(Beginning of Input)
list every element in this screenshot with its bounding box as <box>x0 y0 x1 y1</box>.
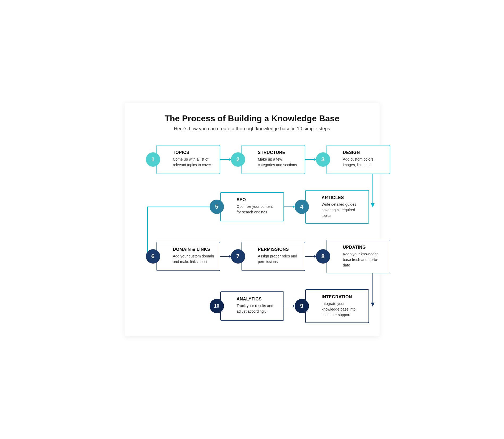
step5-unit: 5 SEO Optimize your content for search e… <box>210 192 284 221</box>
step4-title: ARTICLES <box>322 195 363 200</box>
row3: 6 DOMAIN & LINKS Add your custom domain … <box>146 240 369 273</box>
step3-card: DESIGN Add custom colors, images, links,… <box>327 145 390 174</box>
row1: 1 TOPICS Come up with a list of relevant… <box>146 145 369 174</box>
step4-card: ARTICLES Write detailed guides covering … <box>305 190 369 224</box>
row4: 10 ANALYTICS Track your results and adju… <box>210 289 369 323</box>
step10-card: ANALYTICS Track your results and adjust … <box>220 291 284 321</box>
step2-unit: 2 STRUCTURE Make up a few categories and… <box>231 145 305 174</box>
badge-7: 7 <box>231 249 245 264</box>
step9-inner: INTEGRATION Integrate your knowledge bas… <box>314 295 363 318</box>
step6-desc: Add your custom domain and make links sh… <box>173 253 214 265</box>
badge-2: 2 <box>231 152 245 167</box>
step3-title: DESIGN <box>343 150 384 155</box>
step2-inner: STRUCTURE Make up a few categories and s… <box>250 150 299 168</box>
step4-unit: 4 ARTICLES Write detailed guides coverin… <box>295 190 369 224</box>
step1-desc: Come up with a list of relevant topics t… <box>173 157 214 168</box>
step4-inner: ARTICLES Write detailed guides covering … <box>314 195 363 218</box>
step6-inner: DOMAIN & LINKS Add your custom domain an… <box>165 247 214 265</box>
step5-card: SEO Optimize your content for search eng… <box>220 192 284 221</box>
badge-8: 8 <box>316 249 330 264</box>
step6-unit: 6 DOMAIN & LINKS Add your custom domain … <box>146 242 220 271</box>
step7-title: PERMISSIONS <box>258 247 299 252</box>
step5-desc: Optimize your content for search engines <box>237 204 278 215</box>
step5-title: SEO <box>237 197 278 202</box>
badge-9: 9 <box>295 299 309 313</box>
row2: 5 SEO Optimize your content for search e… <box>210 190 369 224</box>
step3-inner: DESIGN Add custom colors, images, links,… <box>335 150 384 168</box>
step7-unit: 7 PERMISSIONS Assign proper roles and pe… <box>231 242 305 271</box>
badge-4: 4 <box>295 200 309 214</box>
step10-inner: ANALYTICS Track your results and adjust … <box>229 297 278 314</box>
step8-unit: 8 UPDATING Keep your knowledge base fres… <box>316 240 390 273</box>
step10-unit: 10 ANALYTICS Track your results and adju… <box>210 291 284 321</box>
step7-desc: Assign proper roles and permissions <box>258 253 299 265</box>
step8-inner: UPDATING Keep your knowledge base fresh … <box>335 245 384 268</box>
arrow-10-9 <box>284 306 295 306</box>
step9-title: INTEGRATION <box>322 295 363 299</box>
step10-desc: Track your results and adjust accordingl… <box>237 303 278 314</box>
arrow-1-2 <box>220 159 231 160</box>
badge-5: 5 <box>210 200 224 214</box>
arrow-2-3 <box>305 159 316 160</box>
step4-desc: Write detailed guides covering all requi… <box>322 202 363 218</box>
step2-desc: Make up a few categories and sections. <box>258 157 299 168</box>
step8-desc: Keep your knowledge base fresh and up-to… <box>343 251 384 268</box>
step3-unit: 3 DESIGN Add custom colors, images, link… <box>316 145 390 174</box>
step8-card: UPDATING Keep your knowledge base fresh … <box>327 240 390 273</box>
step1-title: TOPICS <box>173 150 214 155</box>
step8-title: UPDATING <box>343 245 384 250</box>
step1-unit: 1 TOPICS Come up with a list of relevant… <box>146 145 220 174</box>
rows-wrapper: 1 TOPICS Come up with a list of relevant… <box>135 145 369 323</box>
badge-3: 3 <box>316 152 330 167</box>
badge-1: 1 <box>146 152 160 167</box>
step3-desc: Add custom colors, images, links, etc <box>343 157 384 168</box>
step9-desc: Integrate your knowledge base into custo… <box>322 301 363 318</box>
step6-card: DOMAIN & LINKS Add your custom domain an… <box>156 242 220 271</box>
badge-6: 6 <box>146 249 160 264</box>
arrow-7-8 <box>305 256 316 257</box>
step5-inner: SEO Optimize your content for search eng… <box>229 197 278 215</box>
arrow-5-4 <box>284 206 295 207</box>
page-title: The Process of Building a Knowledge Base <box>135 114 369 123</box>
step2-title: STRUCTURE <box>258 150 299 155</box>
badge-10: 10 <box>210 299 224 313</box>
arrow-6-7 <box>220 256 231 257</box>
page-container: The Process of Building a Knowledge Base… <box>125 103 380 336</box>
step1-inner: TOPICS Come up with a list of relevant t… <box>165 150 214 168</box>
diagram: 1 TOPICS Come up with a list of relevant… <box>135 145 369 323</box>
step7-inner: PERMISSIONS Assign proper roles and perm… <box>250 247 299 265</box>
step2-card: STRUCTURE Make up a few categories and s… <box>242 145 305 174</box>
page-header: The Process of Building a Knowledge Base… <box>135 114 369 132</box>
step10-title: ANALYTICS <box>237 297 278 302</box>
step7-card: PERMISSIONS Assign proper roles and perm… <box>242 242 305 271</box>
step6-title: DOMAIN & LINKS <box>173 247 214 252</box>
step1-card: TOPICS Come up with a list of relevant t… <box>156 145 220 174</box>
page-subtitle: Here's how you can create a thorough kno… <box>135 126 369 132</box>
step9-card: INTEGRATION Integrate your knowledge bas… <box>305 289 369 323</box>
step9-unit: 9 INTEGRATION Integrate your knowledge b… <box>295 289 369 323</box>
(End of Input)
• Try it
Every entry above is to be printed again exactly, pictures omitted.

• Answer
list every element in this screenshot with its bounding box as <box>x0 y0 x1 y1</box>.
step5-unit: 5 SEO Optimize your content for search e… <box>210 192 284 221</box>
step4-title: ARTICLES <box>322 195 363 200</box>
row3: 6 DOMAIN & LINKS Add your custom domain … <box>146 240 369 273</box>
step3-card: DESIGN Add custom colors, images, links,… <box>327 145 390 174</box>
row1: 1 TOPICS Come up with a list of relevant… <box>146 145 369 174</box>
step4-card: ARTICLES Write detailed guides covering … <box>305 190 369 224</box>
row4: 10 ANALYTICS Track your results and adju… <box>210 289 369 323</box>
step10-card: ANALYTICS Track your results and adjust … <box>220 291 284 321</box>
step2-unit: 2 STRUCTURE Make up a few categories and… <box>231 145 305 174</box>
badge-7: 7 <box>231 249 245 264</box>
step9-inner: INTEGRATION Integrate your knowledge bas… <box>314 295 363 318</box>
step6-desc: Add your custom domain and make links sh… <box>173 253 214 265</box>
badge-2: 2 <box>231 152 245 167</box>
step3-title: DESIGN <box>343 150 384 155</box>
step2-inner: STRUCTURE Make up a few categories and s… <box>250 150 299 168</box>
step4-unit: 4 ARTICLES Write detailed guides coverin… <box>295 190 369 224</box>
step1-desc: Come up with a list of relevant topics t… <box>173 157 214 168</box>
step4-inner: ARTICLES Write detailed guides covering … <box>314 195 363 218</box>
step6-inner: DOMAIN & LINKS Add your custom domain an… <box>165 247 214 265</box>
step5-card: SEO Optimize your content for search eng… <box>220 192 284 221</box>
badge-8: 8 <box>316 249 330 264</box>
step6-unit: 6 DOMAIN & LINKS Add your custom domain … <box>146 242 220 271</box>
step7-title: PERMISSIONS <box>258 247 299 252</box>
step5-desc: Optimize your content for search engines <box>237 204 278 215</box>
step5-title: SEO <box>237 197 278 202</box>
badge-9: 9 <box>295 299 309 313</box>
row2: 5 SEO Optimize your content for search e… <box>210 190 369 224</box>
step3-inner: DESIGN Add custom colors, images, links,… <box>335 150 384 168</box>
step7-unit: 7 PERMISSIONS Assign proper roles and pe… <box>231 242 305 271</box>
badge-4: 4 <box>295 200 309 214</box>
step10-inner: ANALYTICS Track your results and adjust … <box>229 297 278 314</box>
step8-unit: 8 UPDATING Keep your knowledge base fres… <box>316 240 390 273</box>
step10-unit: 10 ANALYTICS Track your results and adju… <box>210 291 284 321</box>
step7-desc: Assign proper roles and permissions <box>258 253 299 265</box>
step8-inner: UPDATING Keep your knowledge base fresh … <box>335 245 384 268</box>
arrow-10-9 <box>284 306 295 306</box>
step9-title: INTEGRATION <box>322 295 363 299</box>
step10-desc: Track your results and adjust accordingl… <box>237 303 278 314</box>
arrow-1-2 <box>220 159 231 160</box>
badge-5: 5 <box>210 200 224 214</box>
arrow-2-3 <box>305 159 316 160</box>
step4-desc: Write detailed guides covering all requi… <box>322 202 363 218</box>
step2-desc: Make up a few categories and sections. <box>258 157 299 168</box>
step8-desc: Keep your knowledge base fresh and up-to… <box>343 251 384 268</box>
step3-unit: 3 DESIGN Add custom colors, images, link… <box>316 145 390 174</box>
step8-card: UPDATING Keep your knowledge base fresh … <box>327 240 390 273</box>
step1-title: TOPICS <box>173 150 214 155</box>
step8-title: UPDATING <box>343 245 384 250</box>
step1-unit: 1 TOPICS Come up with a list of relevant… <box>146 145 220 174</box>
rows-wrapper: 1 TOPICS Come up with a list of relevant… <box>135 145 369 323</box>
badge-3: 3 <box>316 152 330 167</box>
badge-1: 1 <box>146 152 160 167</box>
step3-desc: Add custom colors, images, links, etc <box>343 157 384 168</box>
step9-desc: Integrate your knowledge base into custo… <box>322 301 363 318</box>
step6-card: DOMAIN & LINKS Add your custom domain an… <box>156 242 220 271</box>
badge-6: 6 <box>146 249 160 264</box>
arrow-7-8 <box>305 256 316 257</box>
step5-inner: SEO Optimize your content for search eng… <box>229 197 278 215</box>
arrow-5-4 <box>284 206 295 207</box>
page-title: The Process of Building a Knowledge Base <box>135 114 369 123</box>
step2-title: STRUCTURE <box>258 150 299 155</box>
badge-10: 10 <box>210 299 224 313</box>
arrow-6-7 <box>220 256 231 257</box>
page-container: The Process of Building a Knowledge Base… <box>125 103 380 336</box>
step1-inner: TOPICS Come up with a list of relevant t… <box>165 150 214 168</box>
diagram: 1 TOPICS Come up with a list of relevant… <box>135 145 369 323</box>
step7-inner: PERMISSIONS Assign proper roles and perm… <box>250 247 299 265</box>
step2-card: STRUCTURE Make up a few categories and s… <box>242 145 305 174</box>
page-header: The Process of Building a Knowledge Base… <box>135 114 369 132</box>
step10-title: ANALYTICS <box>237 297 278 302</box>
step7-card: PERMISSIONS Assign proper roles and perm… <box>242 242 305 271</box>
step6-title: DOMAIN & LINKS <box>173 247 214 252</box>
step1-card: TOPICS Come up with a list of relevant t… <box>156 145 220 174</box>
page-subtitle: Here's how you can create a thorough kno… <box>135 126 369 132</box>
step9-card: INTEGRATION Integrate your knowledge bas… <box>305 289 369 323</box>
step9-unit: 9 INTEGRATION Integrate your knowledge b… <box>295 289 369 323</box>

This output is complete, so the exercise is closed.